Going to primary sources is required to verify what it says but it can reduce the leg work rather a lot.
Unfortunately it can hallucinate those too. I've had ChatGPT cite countless nonexistent academic papers, complete with links that go nowhere.
But we still need to ask it for and then follow file and line number references (aka "links") and verify it's true and it got the references right and build enough of a mental model ourselves. With code (at least for our code base) it usually does get that right (the references) and I can verify. I might be biased because I both know our code base very well already (but not everything in detail) and I'm a very suspicious person, questioning everything. With humans it sometimes "drives them crazy" but the LLM doesn't mind when I call its BS over and over. I'm always "right" :P
The problem is when you just trust anything it says. I think we need to treat it like a super junior that's trained to very convincingly BS you if it's out of its depth. But it's still great to have said junior do your bidding while you do other things and faster than an actual junior and this junior is available 24/7 (barring any outages ;)).
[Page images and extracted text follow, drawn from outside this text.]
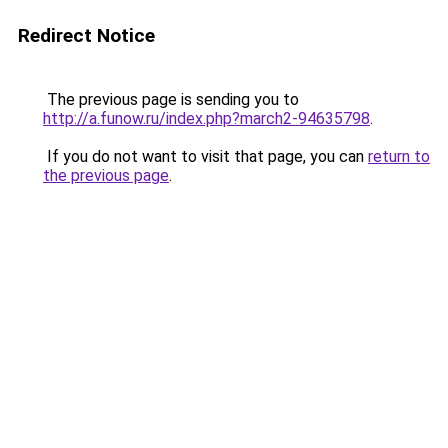
Redirect Notice
The previous page is sending you to
http://a.funow.ru/index.php?march2-94635798
.
If you do not want to visit that page, you can
return to
the previous page
.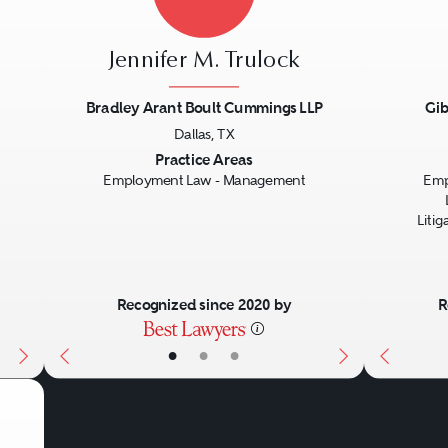
Jennifer M. Trulock
Bradley Arant Boult Cummings LLP
Gib
Dallas, TX
Next
Previous
Next
Previo
Practice Areas
Employment Law - Management
Emp
Liti
Recognized since 2020 by
R
•
•
•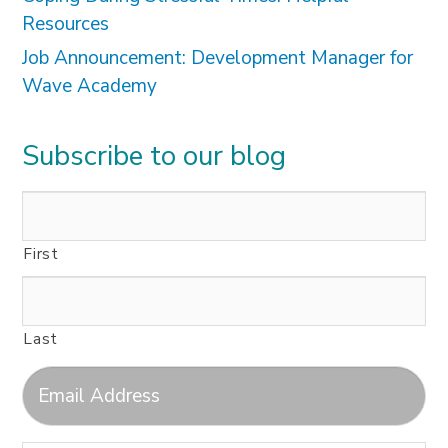
Resources
Job Announcement: Development Manager for
Wave Academy
Subscribe to our blog
First
Last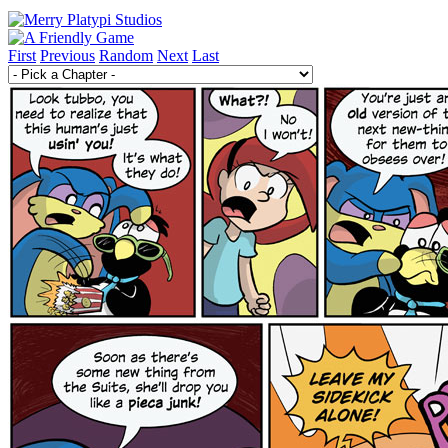
First
Previous
Random
Next
Last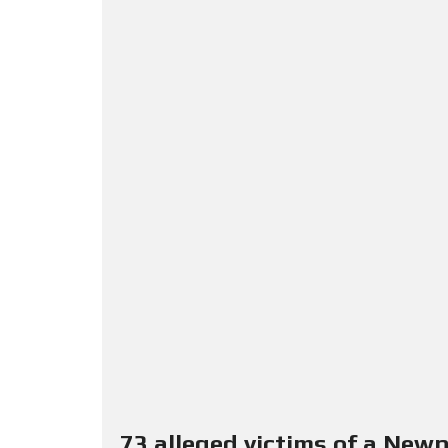
73 alleged victims of a New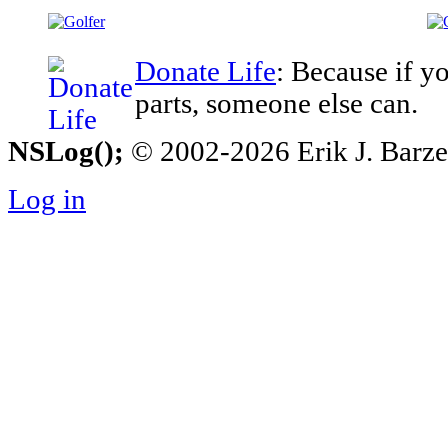
Donate Life
: Because if y
parts, someone else can.
NSLog();
© 2002-2026 Erik J. Barzesk
Log in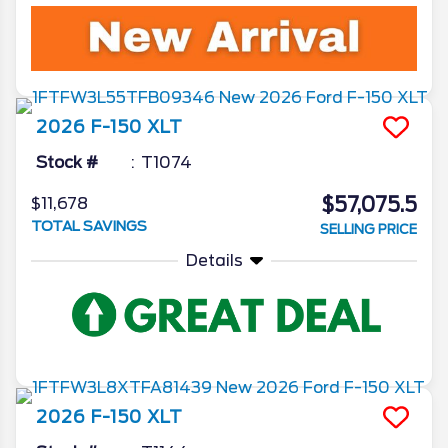
2026
F-150
XLT
Stock #
T1074
$57,075.5
$11,678
TOTAL SAVINGS
SELLING PRICE
Details
2026
F-150
XLT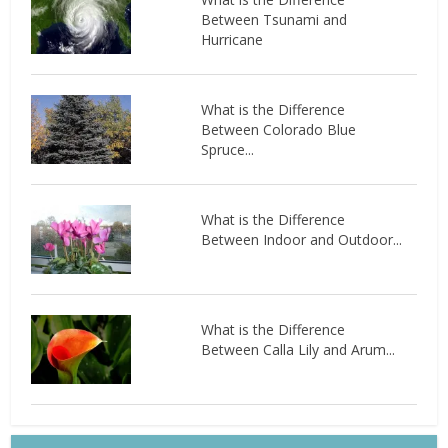
Between Tsunami and
Hurricane
What is the Difference
Between Colorado Blue
Spruce...
What is the Difference
Between Indoor and Outdoor...
What is the Difference
Between Calla Lily and Arum...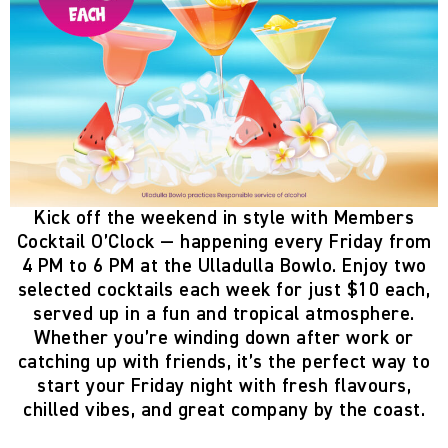
Kick off the weekend in style with
Members
Cocktail O’Clock
— happening
every Friday from
4 PM to 6 PM
at the
Ulladulla Bowlo
. Enjoy two
selected cocktails each week
for just
$10 each
,
served up in a fun and tropical atmosphere.
Whether you’re winding down after work or
catching up with friends, it’s the perfect way to
start your Friday night with fresh flavours,
chilled vibes, and great company by the coast.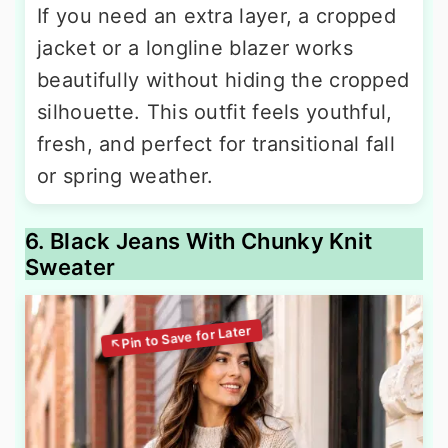
If you need an extra layer, a cropped
jacket or a longline blazer works
beautifully without hiding the cropped
silhouette. This outfit feels youthful,
fresh, and perfect for transitional fall
or spring weather.
6. Black Jeans With Chunky Knit
Sweater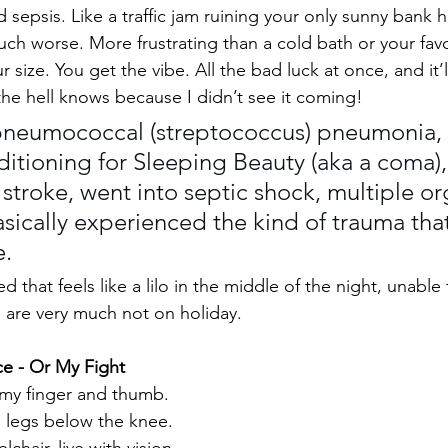
sepsis. Like a traffic jam ruining your only sunny bank ho
uch worse. More frustrating than a cold bath or your fav
r size. You get the vibe. All the bad luck at once, and it
the hell knows because I didn’t see it coming!
pneumococcal (streptococcus) pneumonia, 
itioning for Sleeping Beauty (aka a coma),
troke, went into septic shock, multiple or
asically experienced the kind of trauma that
e.
d that feels like a lilo in the middle of the night, unable
 are very much not on holiday.
ce - Or My Fight
of my finger and thumb. 
h legs below the knee. 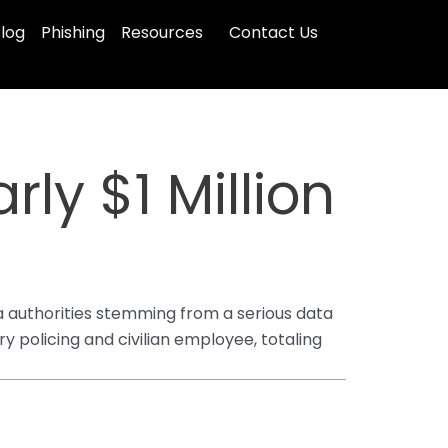
log
Phishing
Resources
Contact Us
ly $1 Million
ta authorities stemming from a serious data
 policing and civilian employee, totaling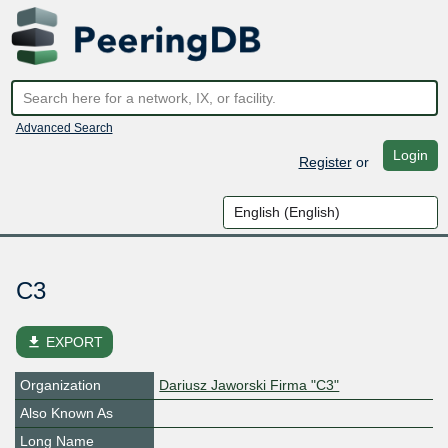
Advanced Search
Login
Register
or
C3
file_download
EXPORT
Organization
Dariusz Jaworski Firma "C3"
Also Known As
Long Name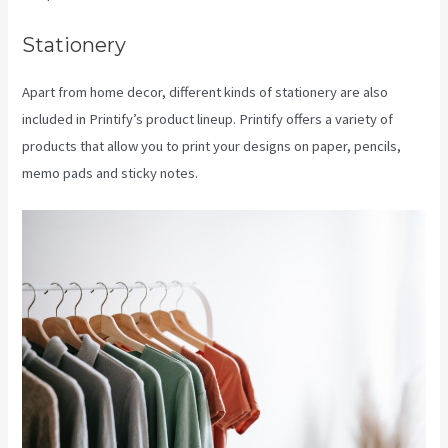
Stationery
Apart from home decor, different kinds of stationery are also
included in Printify’s product lineup. Printify offers a variety of
products that allow you to print your designs on paper, pencils,
memo pads and sticky notes.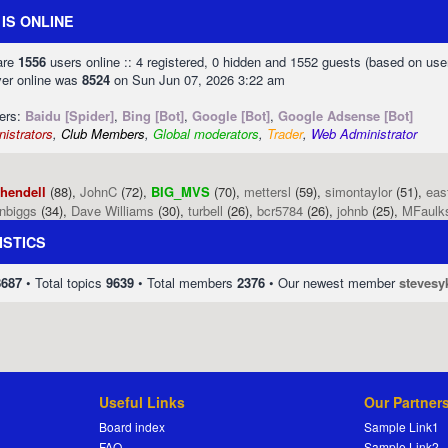
IS ONLINE
 are
1556
users online :: 4 registered, 0 hidden and 1552 guests (based on use
ver online was
8524
on Sun Jun 07, 2026 3:22 am
sers:
Baidu [Spider]
,
Bing [Bot]
,
Google [Bot]
,
Google Adsense [Bot]
istrators
,
Club Members
,
Global moderators
,
Trader
,
Web Administrator
phendell
(88),
JohnC
(72),
BIG_MVS
(70),
mettersl
(59),
simontaylor
(51),
eas
enbiggs
(34),
Dave Williams
(30),
turbell
(26),
bcr5784
(26),
johnb
(25),
MFaulk
ISTICS
8687
• Total topics
9639
• Total members
2376
• Our newest member
stevesy
Useful Links
Our Partner
Board index
Sample Link1
FAQ
Sample Link2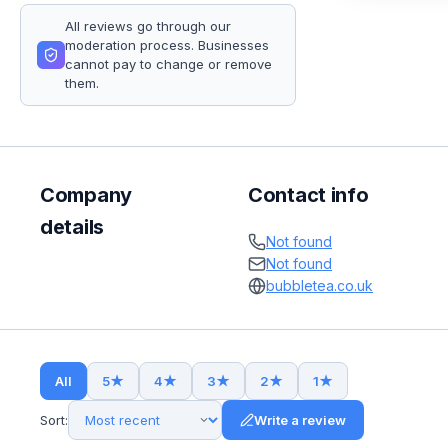
All reviews go through our
moderation process. Businesses
cannot pay to change or remove
them.
Company
Contact info
details
Not found
Not found
bubbletea.co.uk
All
5
★
4
★
3
★
2
★
1
★
Sort:
Write a review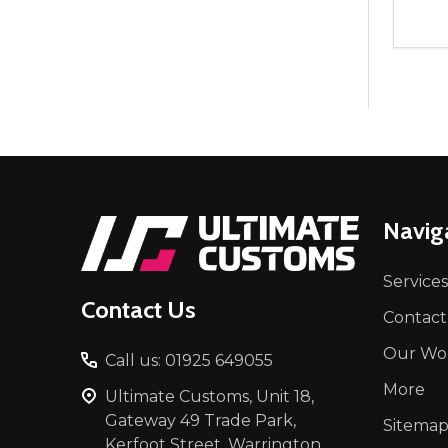
Quant
DEC
Footer
Navig
Start
Services
Contact Us
Contact
Our Wo
Call us: 01925 649055
More
Ultimate Customs, Unit 18,
Gateway 49 Trade Park,
Sitema
Kerfoot Street, Warrington,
Unlikely. The leading hypothesis is that mitochondria are a part of the apoptosis cycle, so cells need to disable them to become cancerous. This is called the Warburg effect.
There are several drugs that target this mechanism, inhibiting the anaerobic metabolism. They are effective initially, but cancers always find ways to work around them.
"This news article links human survival to something taken from amphibians and reptiles. There are conspiracy-theorists who posit the existence of Lizard people. It would be amusing if those humans discovered this news, and claimed it was a plot by Lizard People to make us dependent on them."
So there, I think I explained the joke... which isn't necessarily a good thing. In the words of E.B. White:
> Explaining a joke is like dissecting a frog. You understand it better but the frog dies in the process.
Now, I could work that new amphibian-connection into another joke... But let's face it, it would be "too meta" at this point.